Issues in Teaching English to Speakers of Other Languages (Tesol): a Review of Literature

English has become the global language (Crystal, 2003; Murata & Jenkins, 2009). English is a language that is used in news, advertisement and films even in non-English speaking countries. In addition, English has become important in the world of employment. Many job seekers in non-English speaking countries are required to master English. They have to prepare application letters, other documents and interview in English. More and more non-English speaking countries use English for their daily communication as a second language, and even as the official language in academic settings and government offices (Crystal, 2003). For example, Singapore has used English in academic settings since 1816 and it has become more and more popular in other settings such as employment since 1900 along with Malay, which became Singapore’s national language in 1959 (Lim, 2004).

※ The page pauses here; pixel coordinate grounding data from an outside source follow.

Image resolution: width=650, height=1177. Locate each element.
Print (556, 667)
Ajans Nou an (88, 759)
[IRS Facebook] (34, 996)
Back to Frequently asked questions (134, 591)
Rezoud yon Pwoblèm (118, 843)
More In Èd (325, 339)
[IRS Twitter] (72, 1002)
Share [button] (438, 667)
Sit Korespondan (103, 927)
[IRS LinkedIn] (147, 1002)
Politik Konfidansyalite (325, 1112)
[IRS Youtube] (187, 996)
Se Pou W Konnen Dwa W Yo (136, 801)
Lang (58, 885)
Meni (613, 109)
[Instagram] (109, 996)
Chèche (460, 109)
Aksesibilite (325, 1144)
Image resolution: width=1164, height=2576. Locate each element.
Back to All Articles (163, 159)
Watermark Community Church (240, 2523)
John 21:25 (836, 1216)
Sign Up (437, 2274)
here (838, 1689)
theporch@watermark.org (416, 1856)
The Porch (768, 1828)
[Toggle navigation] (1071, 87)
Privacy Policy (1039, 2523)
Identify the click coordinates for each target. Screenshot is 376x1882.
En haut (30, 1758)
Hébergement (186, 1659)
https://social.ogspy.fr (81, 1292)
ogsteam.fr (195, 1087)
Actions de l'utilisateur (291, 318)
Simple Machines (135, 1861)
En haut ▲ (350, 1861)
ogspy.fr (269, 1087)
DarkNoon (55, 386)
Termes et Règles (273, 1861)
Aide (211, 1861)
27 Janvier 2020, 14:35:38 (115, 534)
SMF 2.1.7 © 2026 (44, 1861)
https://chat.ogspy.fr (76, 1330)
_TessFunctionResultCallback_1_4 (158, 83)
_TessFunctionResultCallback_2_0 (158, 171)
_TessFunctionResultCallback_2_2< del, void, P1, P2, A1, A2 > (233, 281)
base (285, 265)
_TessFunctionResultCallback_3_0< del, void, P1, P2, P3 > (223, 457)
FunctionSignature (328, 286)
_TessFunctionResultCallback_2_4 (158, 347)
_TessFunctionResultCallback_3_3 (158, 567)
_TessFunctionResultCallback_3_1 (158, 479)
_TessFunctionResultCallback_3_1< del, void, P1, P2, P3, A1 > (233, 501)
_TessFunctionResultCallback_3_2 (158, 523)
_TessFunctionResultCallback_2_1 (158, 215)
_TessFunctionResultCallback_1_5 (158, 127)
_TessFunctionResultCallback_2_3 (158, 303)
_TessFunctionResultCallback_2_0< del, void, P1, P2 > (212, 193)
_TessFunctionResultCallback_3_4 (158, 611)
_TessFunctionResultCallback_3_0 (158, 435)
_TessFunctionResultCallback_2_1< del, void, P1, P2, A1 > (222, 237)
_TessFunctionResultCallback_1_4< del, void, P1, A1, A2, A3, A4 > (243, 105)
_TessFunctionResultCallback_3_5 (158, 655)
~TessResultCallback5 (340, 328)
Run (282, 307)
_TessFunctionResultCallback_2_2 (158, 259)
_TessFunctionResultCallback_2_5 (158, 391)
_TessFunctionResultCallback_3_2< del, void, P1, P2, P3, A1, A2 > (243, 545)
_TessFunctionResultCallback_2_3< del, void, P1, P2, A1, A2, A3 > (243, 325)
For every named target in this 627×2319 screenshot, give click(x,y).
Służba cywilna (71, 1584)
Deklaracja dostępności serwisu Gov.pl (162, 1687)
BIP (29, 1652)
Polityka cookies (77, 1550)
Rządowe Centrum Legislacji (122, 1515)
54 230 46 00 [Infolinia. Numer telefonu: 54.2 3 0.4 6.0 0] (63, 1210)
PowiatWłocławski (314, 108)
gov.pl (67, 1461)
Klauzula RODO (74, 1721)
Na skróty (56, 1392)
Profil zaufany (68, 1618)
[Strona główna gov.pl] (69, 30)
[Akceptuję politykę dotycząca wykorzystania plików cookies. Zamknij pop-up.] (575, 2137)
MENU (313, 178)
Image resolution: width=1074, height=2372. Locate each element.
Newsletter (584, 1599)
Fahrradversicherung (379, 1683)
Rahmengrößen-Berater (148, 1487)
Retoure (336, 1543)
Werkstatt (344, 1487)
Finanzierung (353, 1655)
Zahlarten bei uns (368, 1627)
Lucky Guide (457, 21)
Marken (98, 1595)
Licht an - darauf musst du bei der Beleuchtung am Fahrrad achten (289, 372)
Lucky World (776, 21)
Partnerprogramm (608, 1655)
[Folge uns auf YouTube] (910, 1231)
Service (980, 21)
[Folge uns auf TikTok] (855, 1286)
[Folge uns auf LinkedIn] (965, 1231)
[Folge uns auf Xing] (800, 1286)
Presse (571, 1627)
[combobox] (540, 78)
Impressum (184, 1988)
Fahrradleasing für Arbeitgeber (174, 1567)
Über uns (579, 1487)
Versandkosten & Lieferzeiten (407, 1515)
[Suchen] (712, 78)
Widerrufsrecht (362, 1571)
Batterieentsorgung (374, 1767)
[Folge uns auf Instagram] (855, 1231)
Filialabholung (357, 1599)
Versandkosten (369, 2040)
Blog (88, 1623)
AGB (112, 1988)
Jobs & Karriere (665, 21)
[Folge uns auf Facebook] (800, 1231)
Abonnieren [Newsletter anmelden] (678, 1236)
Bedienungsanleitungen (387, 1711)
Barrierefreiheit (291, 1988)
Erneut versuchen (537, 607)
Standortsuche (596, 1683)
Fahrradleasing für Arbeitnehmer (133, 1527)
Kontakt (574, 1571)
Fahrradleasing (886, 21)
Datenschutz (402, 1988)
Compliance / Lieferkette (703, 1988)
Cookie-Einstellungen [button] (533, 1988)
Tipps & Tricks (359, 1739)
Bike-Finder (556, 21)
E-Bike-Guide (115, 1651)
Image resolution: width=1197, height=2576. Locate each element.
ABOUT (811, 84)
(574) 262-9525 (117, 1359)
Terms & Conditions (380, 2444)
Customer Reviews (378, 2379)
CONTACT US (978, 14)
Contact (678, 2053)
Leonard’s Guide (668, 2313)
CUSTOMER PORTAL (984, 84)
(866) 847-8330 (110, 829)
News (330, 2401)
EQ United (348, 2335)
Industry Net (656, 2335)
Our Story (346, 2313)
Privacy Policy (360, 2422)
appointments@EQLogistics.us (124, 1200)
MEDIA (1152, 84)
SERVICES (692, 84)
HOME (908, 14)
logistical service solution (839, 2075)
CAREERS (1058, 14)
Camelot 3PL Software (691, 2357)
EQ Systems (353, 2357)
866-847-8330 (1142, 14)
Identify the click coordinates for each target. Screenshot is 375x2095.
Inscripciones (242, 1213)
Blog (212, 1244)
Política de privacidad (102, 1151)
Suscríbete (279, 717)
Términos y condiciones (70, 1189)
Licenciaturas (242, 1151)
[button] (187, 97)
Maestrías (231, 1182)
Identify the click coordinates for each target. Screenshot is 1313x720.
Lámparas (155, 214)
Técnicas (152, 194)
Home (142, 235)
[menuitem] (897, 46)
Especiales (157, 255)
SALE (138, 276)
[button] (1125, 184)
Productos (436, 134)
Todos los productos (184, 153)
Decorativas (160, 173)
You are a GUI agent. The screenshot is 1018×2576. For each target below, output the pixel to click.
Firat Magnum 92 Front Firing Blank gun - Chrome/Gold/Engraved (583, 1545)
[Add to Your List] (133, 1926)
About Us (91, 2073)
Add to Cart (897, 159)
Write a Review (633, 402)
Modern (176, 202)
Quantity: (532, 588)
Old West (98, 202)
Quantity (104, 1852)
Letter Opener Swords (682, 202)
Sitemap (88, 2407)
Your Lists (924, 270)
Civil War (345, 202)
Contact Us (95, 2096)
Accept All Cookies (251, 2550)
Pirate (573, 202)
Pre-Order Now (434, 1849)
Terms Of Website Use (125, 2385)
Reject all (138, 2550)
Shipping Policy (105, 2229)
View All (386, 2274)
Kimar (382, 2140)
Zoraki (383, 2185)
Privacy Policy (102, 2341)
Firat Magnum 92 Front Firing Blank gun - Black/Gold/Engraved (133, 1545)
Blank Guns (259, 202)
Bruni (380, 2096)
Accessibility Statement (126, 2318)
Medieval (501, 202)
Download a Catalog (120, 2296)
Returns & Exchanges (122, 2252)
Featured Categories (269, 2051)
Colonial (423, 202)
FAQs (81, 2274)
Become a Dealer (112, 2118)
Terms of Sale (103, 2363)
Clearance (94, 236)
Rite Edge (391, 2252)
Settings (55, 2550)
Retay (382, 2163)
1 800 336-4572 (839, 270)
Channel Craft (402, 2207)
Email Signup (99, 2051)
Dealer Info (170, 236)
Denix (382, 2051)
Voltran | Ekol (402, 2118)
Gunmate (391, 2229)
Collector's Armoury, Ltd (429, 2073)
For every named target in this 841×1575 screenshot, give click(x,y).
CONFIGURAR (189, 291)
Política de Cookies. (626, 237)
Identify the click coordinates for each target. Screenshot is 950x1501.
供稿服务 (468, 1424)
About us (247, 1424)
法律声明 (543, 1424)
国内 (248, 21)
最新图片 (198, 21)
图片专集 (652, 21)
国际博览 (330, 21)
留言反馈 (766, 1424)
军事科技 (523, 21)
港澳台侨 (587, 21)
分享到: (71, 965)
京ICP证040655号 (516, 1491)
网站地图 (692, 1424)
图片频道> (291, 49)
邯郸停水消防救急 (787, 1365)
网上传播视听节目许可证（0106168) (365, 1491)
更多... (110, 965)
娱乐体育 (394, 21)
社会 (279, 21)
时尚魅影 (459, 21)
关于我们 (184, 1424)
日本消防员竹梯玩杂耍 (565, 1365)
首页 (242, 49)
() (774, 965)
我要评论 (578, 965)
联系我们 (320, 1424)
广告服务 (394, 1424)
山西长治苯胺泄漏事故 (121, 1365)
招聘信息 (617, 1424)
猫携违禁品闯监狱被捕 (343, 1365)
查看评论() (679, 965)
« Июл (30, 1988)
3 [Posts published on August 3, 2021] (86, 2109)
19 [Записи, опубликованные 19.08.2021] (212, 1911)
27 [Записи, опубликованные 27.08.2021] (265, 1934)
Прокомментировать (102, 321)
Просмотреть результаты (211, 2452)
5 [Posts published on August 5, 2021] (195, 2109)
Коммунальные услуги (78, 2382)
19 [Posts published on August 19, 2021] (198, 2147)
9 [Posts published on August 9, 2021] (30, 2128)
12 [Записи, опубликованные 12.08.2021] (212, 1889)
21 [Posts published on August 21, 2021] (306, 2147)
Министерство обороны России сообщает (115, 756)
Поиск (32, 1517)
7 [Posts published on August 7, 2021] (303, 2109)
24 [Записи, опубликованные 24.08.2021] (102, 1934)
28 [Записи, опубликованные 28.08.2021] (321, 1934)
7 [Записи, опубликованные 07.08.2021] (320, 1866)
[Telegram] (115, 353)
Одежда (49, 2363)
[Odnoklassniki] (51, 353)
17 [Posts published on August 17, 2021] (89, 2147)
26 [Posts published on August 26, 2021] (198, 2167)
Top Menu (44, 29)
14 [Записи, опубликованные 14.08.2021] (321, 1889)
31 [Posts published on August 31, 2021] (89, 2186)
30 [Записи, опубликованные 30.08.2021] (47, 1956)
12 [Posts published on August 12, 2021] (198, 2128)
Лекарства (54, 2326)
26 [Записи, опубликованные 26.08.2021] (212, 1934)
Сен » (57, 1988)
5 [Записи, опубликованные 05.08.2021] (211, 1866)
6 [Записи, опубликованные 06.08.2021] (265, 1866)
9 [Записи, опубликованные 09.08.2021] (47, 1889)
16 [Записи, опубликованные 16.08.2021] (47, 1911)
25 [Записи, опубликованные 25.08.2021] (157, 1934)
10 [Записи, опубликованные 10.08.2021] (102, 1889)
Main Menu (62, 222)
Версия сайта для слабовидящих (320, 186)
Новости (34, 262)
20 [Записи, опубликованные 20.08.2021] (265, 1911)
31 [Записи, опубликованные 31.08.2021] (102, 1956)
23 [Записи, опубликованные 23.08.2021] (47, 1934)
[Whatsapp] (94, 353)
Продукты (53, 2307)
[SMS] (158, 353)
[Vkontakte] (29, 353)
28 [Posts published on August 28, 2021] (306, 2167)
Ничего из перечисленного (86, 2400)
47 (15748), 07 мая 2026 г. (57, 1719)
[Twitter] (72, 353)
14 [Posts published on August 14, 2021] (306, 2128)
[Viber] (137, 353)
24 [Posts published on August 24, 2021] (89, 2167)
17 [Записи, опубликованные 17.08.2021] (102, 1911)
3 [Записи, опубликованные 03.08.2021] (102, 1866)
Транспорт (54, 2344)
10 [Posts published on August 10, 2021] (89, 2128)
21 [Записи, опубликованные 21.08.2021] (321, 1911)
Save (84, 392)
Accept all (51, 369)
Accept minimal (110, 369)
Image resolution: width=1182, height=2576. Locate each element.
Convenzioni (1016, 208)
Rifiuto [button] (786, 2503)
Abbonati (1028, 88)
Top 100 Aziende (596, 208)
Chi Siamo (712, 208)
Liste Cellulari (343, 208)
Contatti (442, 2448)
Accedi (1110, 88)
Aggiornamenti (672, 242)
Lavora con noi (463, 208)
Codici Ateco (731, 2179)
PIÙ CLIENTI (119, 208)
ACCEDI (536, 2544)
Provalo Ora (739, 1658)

People have always referred to English as British or American English, but since English has become global, there have been a wide variety of Englishes (Crystal, 2003). The English used in Singapore is usually called Singapore English or Singlish (Lim, 2004; Crystal, 2003). Singlish has its own characteristics such as its strong cultural influence, which make it different from English used in other countries. As the need for English language ability develops, governments in non-English speaking countries try to introduce English as early as possible. For example, the government of Turkey introduces English to fourth graders (Kirkgöz, 2008) and English language teaching has become a great industry (Crystal, 2003). In addition, the teaching of English to speakers of other languages has become of interest to a large number of researchers and there has been no agreement on the best way of teaching English. Teaching English in the 1960s and 1970s focused more on grammar lessons (Soler & Martinez-Flor, 2008). In the early 1980s, Communicative Language Teaching (CLT) became popular because it focused on the communicative competence of the students rather than on accuracy (Widdowson, 1979; Hughes, 1983).

Technology has also influenced the way English is taught in schools. The development of the Internet has encouraged some teachers to take advantage of it. Computer-assisted Language Learning (CALL) has made big impacts on teachers’ ways of teaching. In addition, many teachers use blogs, computer software, and other media to work on students’ creativity and confidence to communicate in English because the media provides authentic materials for the students to learn (Yang, 2009; Mitchell, 2008). Because English is often a foreign language, not used in daily conversation, it has attracted scholars to do research on the languages used to teach English. Is the use of the first language recommended? What is the ideal portion of the first language in foreign language classes? Should English be used all the time during the lessons? How would teachers avoid misunderstandings in English classes?

This article outlines the three major issues in teaching English to speakers of other languages (TESOL). The first part of the paper will discuss the techniques considered effective in teaching English. The next part will outline the use of technology in teaching English and the last part will explain the use of first languages in TESOL classrooms.